Acianthus caudatus, commonly known as mayfly orchid, is a species of flowering plant in the orchid family Orchidaceae and is endemic to eastern Australia. It is a terrestrial herb with a single egg-shaped or heart-shaped leaf and up to nine dark purplish flowers with thin, spreading sepals and petals, often with a musty odour.

==Description==
Acianthus caudatus is a terrestrial, perennial, deciduous, sympodial herb with a single thin, egg-shaped to heart-shaped leaf which is dark green on the upper surface and reddish-purple on its lower surface. The leaf is 8-30 mm long, 6-20 mm wide and has wavy or minutely toothed edges. There are up to nine dark purplish flowers on a raceme 50-250 mm high, each flower 30-40 mm long. The dorsal sepal is erect, expanded near its base, 15-25 mm long and tapers to a fine point. The lateral sepals are a similar shape but shorter, 15-25 mm long and spread apart from each other. The petals are narrow lance-shaped, 3-5 mm long, curved and spread apart from each other. The labellum is egg-shaped to wedge-shaped, 5-6 mm long and about 3 mm wide with the tip turned downwards.

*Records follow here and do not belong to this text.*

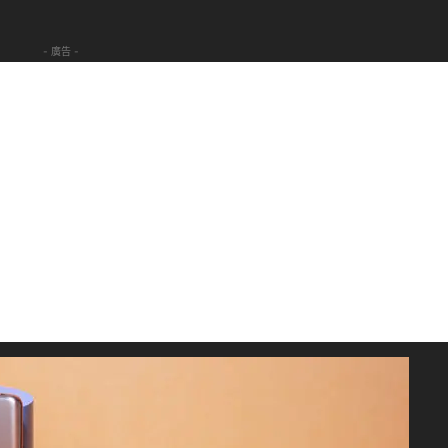
- 廣告 -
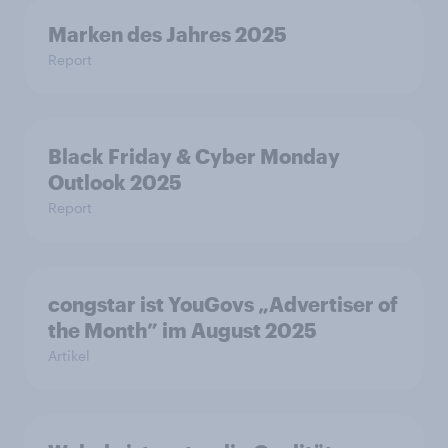
Marken des Jahres 2025
Report
Black Friday & Cyber Monday
Outlook 2025
Report
congstar ist YouGovs „Advertiser of
the Month” im August 2025
Artikel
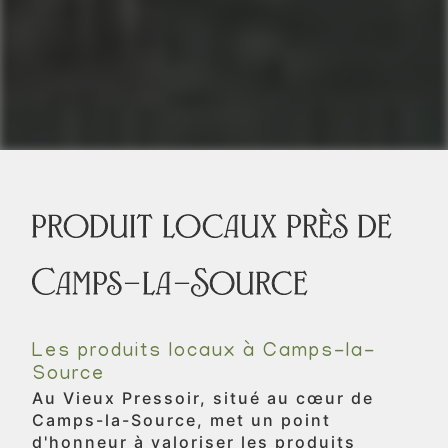
produit locaux près de
Camps-la-Source
Les produits locaux à Camps-la-
Source
Au Vieux Pressoir, situé au cœur de
Camps-la-Source, met un point
d'honneur à valoriser les produits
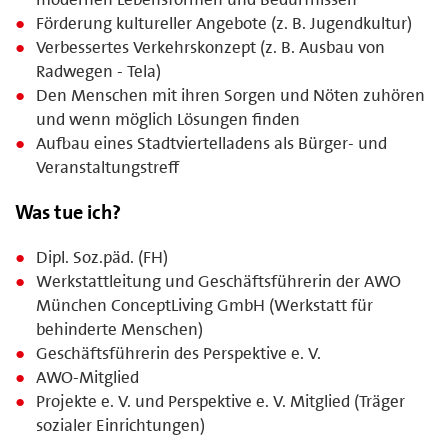
Förderung kultureller Angebote (z. B. Jugendkultur)
Verbessertes Verkehrskonzept (z. B. Ausbau von
Radwegen - Tela)
Den Menschen mit ihren Sorgen und Nöten zuhören
und wenn möglich Lösungen finden
Aufbau eines Stadtviertelladens als Bürger- und
Veranstaltungstreff
Was tue ich?
Dipl. Soz.päd. (FH)
Werkstattleitung und Geschäftsführerin der AWO
München ConceptLiving GmbH (Werkstatt für
behinderte Menschen)
Geschäftsführerin des Perspektive e. V.
AWO-Mitglied
Projekte e. V. und Perspektive e. V. Mitglied (Träger
sozialer Einrichtungen)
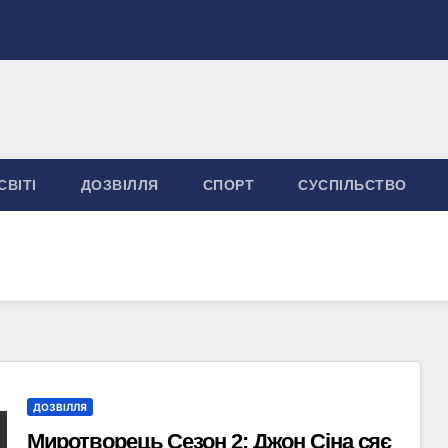
СВІТІ
ДОЗВІЛЛЯ
СПОРТ
СУСПІЛЬСТВО
ДОЗВІЛЛЯ
Миротворець Сезон 2: Джон Сіна сяє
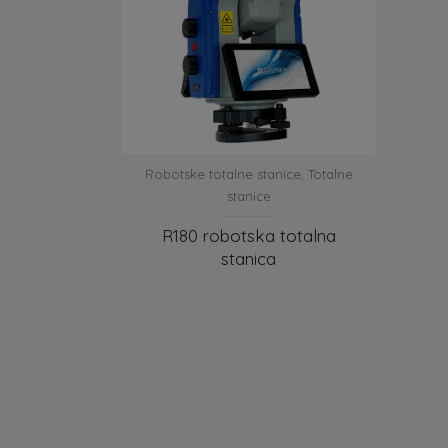
Robotske totalne stanice
,
Totalne
stanice
R180 robotska totalna
stanica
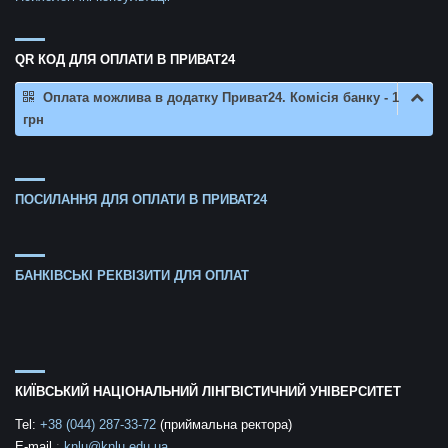
QR КОД ДЛЯ ОПЛАТИ В ПРИВАТ24
Оплата можлива в додатку Приват24. Комісія банку - 1
грн
ПОСИЛАННЯ ДЛЯ ОПЛАТИ В ПРИВАТ24
БАНКІВСЬКІ РЕКВІЗИТИ ДЛЯ ОПЛАТ
КИЇВСЬКИЙ НАЦІОНАЛЬНИЙ ЛІНГВІСТИЧНИЙ УНІВЕРСИТЕТ
Tel:
+38 (044) 287-33-72
(приймальна ректора)
E-mail
:
knlu@knlu.edu.ua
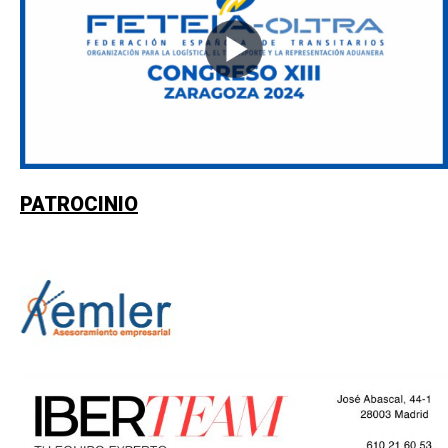
PATROCINIO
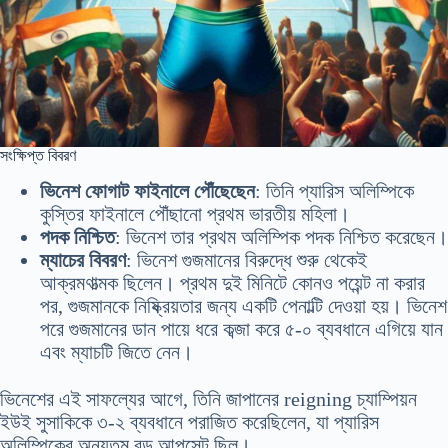
সংক্ষিপ্ত বিবরণ
ভিনেশ ফোগাট ফাইনালে পৌঁছেছেন
: তিনি প্যারিস অলিম্পিকে
কুস্তির ফাইনালে পৌঁছানো প্রথম ভারতীয় মহিলা।
পদক নিশ্চিত
: ভিনেশ তার প্রথম অলিম্পিক পদক নিশ্চিত করেছেন।
ম্যাচের বিবরণ
: ভিনেশ গুজমানের বিরুদ্ধে শুরু থেকেই
আক্রমণাত্মক ছিলেন। প্রথম দুই মিনিটে কোনও পয়েন্ট না করার
পর, গুজমানকে নিষ্ক্রিয়তার জন্য একটি পেনাল্টি দেওয়া হয়। ভিনেশ
পরে গুজমানের ডান পায়ে ধরে কব্জা করে ৫-০ ব্যবধানে এগিয়ে যান
এবং ম্যাচটি জিতে নেন।
ভিনেশের এই সাফল্যের আগে, তিনি জাপানের reigning চ্যাম্পিয়ন
ইউই সুসাকিকে ৩-২ ব্যবধানে পরাজিত করেছিলেন, যা প্যারিস
অলিম্পিকের অন্যতম বড় আপসেট ছিল।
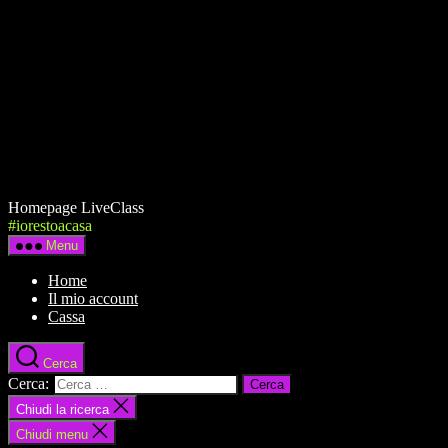
Homepage LiveClass
#iorestoacasa
Menu
Home
Il mio account
Cassa
Cerca
Cerca:
Chiudi la ricerca
Chiudi menu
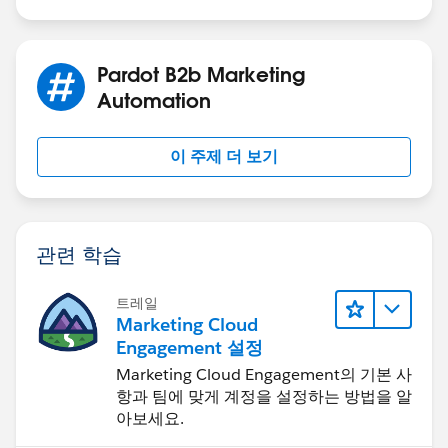
Pardot B2b Marketing
Automation
이 주제 더 보기
관련 학습
트레일
Marketing Cloud
Engagement 설정
Marketing Cloud Engagement의 기본 사
항과 팀에 맞게 계정을 설정하는 방법을 알
아보세요.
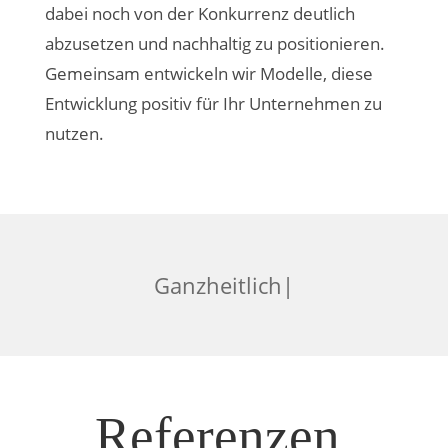
dabei noch von der Konkurrenz deutlich
abzusetzen und nachhaltig zu positionieren.
Gemeinsam entwickeln wir Modelle, diese
Entwicklung positiv für Ihr Unternehmen zu
nutzen.
G
a
n
z
|
Referenzen.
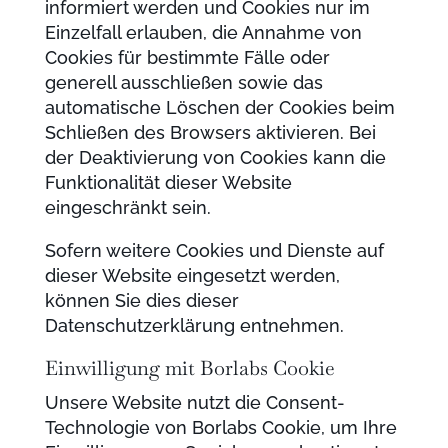
informiert werden und Cookies nur im
Einzelfall erlauben, die Annahme von
Cookies für bestimmte Fälle oder
generell ausschließen sowie das
automatische Löschen der Cookies beim
Schließen des Browsers aktivieren. Bei
der Deaktivierung von Cookies kann die
Funktionalität dieser Website
eingeschränkt sein.
Sofern weitere Cookies und Dienste auf
dieser Website eingesetzt werden,
können Sie dies dieser
Datenschutzerklärung entnehmen.
Einwilligung mit Borlabs Cookie
Unsere Website nutzt die Consent-
Technologie von Borlabs Cookie, um Ihre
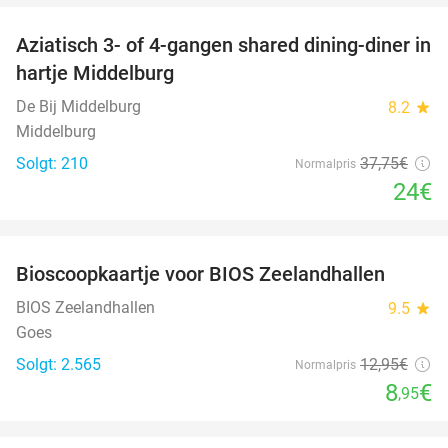
Aziatisch 3- of 4-gangen shared dining-diner in
36%
hartje Middelburg
De Bij Middelburg
8.2
star
Middelburg
Solgt: 210
37
,75
€
Normalpris
24€
favorite_border
Bioscoopkaartje voor BIOS Zeelandhallen
31%
BIOS Zeelandhallen
9.5
star
Goes
Solgt: 2.565
12
,95
€
Normalpris
8
€
,95
favorite_border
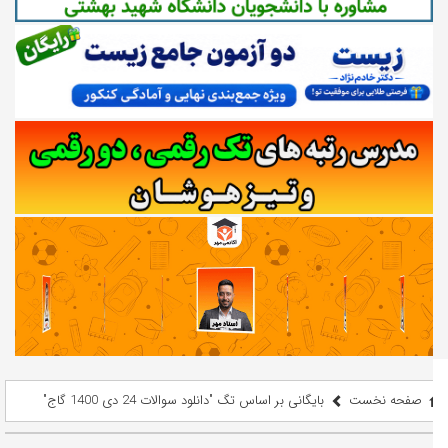
صفحه نخست
بایگانی بر اساس تگ "دانلود سوالات 24 دی 1400 گاج"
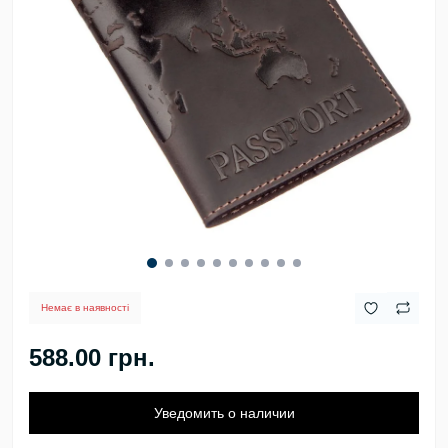
Немає в наявності
588.00 грн.
Уведомить о наличии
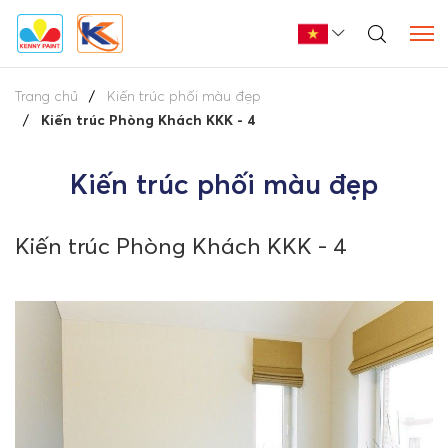
Trang chủ
Kiến trúc phối màu đẹp
Kiến trúc Phòng Khách KKK - 4
Kiến trúc phối màu đẹp
Kiến trúc Phòng Khách KKK - 4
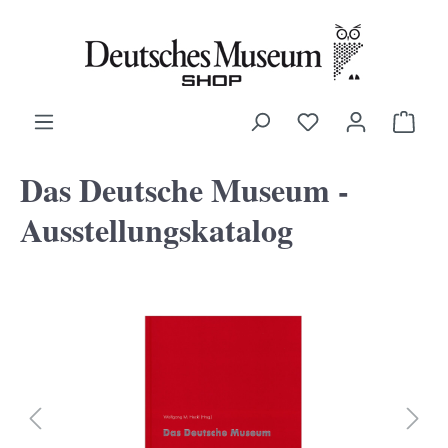
alt springen
Ware
Das Deutsche Museum -
Ausstellungskatalog
Bildergalerie überspringen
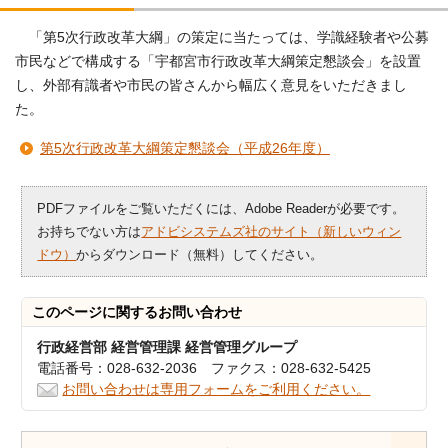
「第5次行政改革大綱」の策定に当たっては、学識経験者や公募
市民などで構成する「宇都宮市行政改革大綱策定懇談会」を設置
し、外部有識者や市民の皆さんから幅広く意見をいただきまし
た。
第5次行政改革大綱策定懇談会（平成26年度）
PDFファイルをご覧いただくには、Adobe Readerが必要です。
お持ちでない方は
アドビシステムズ社のサイト（新しいウィン
ドウ）
からダウンロード（無料）してください。
このページに関する
お問い合わせ
行政経営部 経営管理課 経営管理グループ
電話番号：028-632-2036 ファクス：028-632-5425
お問い合わせは専用フォームをご利用ください。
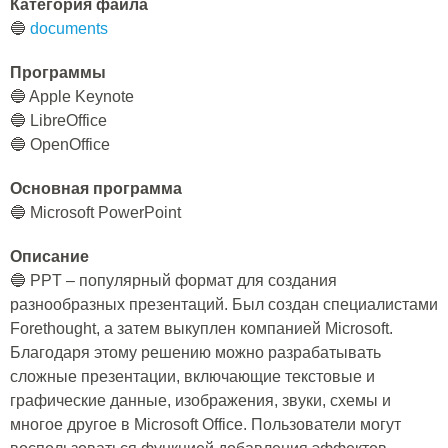
Категория файла
🔵
documents
Программы
🔵 Apple Keynote
🔵 LibreOffice
🔵 OpenOffice
Основная программа
🔵 Microsoft PowerPoint
Описание
🔵 PPT – популярный формат для создания
разнообразных презентаций. Был создан специалистами
Forethought, а затем выкуплен компанией Microsoft.
Благодаря этому решению можно разрабатывать
сложные презентации, включающие текстовые и
графические данные, изображения, звуки, схемы и
многое другое в Microsoft Office. Пользователи могут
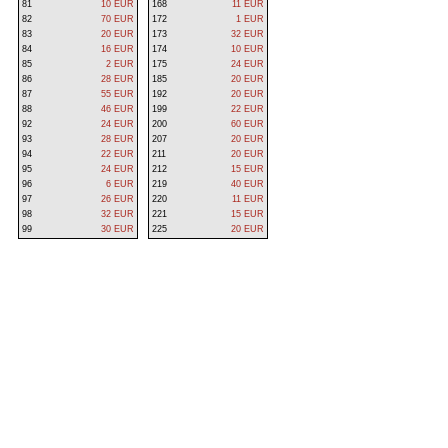
81
10 EUR
168
11 EUR
82
70 EUR
172
1 EUR
83
20 EUR
173
32 EUR
84
16 EUR
174
10 EUR
85
2 EUR
175
24 EUR
86
28 EUR
185
20 EUR
87
55 EUR
192
20 EUR
88
46 EUR
199
22 EUR
92
24 EUR
200
60 EUR
93
28 EUR
207
20 EUR
94
22 EUR
211
20 EUR
95
24 EUR
212
15 EUR
96
6 EUR
219
40 EUR
97
26 EUR
220
11 EUR
98
32 EUR
221
15 EUR
99
30 EUR
225
20 EUR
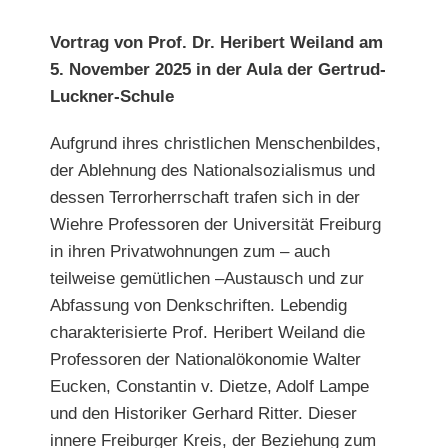
grösseres
Bild
Vortrag von Prof. Dr. Heribert Weiland am
5. November 2025 in der Aula der Gertrud-
Luckner-Schule
Aufgrund ihres christlichen Menschenbildes,
der Ablehnung des Nationalsozialismus und
dessen Terrorherrschaft trafen sich in der
Wiehre Professoren der Universität Freiburg
in ihren Privatwohnungen zum – auch
teilweise gemütlichen –Austausch und zur
Abfassung von Denkschriften. Lebendig
charakterisierte Prof. Heribert Weiland die
Professoren der Nationalökonomie Walter
Eucken, Constantin v. Dietze, Adolf Lampe
und den Historiker Gerhard Ritter. Dieser
innere Freiburger Kreis, der Beziehung zum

Flowering occurs from August to October.

==Taxonomy and naming==
Acianthus caudatus was first formally described in 1810 by Robert Brown and the description was published in Prodromus Florae Novae Hollandiae et Insulae Van Diemen. The specific epithet (caudatus) is derived from the Latin word cauda meaning "tail".

==Distribution and habitat==
Mayfly orchid grows among low shrubs in open forest south of the Manning River in New South Wales, through Victoria to the Eyre Peninsula in South Australia. It is also found in Tasmania.